■ Saved entries
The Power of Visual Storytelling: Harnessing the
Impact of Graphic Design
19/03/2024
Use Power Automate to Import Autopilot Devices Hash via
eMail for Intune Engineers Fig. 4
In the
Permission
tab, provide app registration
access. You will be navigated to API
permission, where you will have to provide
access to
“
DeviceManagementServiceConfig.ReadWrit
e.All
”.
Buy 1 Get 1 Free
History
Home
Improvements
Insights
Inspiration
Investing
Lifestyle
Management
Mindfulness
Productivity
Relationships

--

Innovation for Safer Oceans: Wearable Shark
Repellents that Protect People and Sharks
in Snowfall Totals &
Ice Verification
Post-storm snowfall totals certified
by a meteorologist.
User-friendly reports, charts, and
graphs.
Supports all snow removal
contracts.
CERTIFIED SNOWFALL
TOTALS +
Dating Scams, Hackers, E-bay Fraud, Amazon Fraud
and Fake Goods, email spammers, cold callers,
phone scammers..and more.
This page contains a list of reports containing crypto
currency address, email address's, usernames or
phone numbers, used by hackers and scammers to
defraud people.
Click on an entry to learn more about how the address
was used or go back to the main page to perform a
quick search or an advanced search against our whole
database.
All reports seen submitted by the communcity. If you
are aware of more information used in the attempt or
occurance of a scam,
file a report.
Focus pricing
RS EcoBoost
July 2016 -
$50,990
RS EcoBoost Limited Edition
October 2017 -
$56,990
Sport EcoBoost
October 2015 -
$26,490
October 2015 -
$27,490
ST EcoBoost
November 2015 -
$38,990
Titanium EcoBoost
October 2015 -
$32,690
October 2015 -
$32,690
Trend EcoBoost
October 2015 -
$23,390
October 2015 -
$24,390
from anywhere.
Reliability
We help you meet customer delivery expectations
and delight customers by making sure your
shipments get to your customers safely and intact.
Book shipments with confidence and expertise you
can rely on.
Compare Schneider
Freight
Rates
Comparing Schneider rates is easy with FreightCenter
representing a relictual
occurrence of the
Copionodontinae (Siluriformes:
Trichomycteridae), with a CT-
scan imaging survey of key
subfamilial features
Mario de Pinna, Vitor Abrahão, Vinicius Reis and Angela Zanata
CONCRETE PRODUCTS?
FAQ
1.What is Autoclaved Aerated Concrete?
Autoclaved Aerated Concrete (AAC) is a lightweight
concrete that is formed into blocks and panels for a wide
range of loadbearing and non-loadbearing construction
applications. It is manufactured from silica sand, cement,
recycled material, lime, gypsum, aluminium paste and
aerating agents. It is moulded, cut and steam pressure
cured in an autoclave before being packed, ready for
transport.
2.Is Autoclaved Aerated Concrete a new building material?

--

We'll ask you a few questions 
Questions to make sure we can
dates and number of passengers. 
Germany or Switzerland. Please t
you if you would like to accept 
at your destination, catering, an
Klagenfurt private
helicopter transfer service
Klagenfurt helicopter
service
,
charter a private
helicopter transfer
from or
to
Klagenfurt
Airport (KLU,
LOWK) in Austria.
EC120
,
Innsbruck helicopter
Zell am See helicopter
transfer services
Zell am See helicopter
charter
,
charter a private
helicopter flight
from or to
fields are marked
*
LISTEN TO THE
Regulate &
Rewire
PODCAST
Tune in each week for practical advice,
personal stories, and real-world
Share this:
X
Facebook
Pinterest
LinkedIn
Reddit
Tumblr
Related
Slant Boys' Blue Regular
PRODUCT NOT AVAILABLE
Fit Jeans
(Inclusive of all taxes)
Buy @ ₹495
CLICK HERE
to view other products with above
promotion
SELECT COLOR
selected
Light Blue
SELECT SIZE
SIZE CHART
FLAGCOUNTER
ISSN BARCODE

■ EXERCISE
In the records above, find each line with the string "page" and list it.

■ RESULT FOR THIS EXERCISE
This page contains a list of reports containing crypto
was used or go back to the main page to perform a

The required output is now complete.